Extracted entries section start
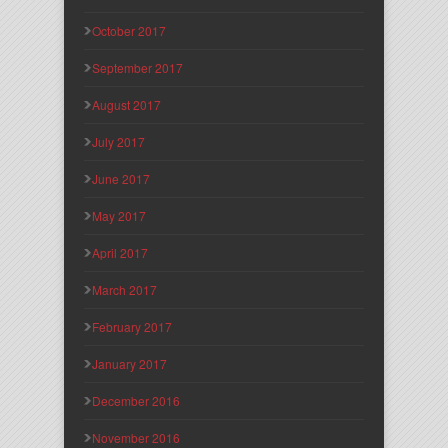
October 2017
September 2017
August 2017
July 2017
June 2017
May 2017
April 2017
March 2017
February 2017
January 2017
December 2016
November 2016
Extracted entries section end
Transcribe word for word the lines from the one holding "February 2017" to the last line of the listing above, inclusive.

February 2017
January 2017
December 2016
November 2016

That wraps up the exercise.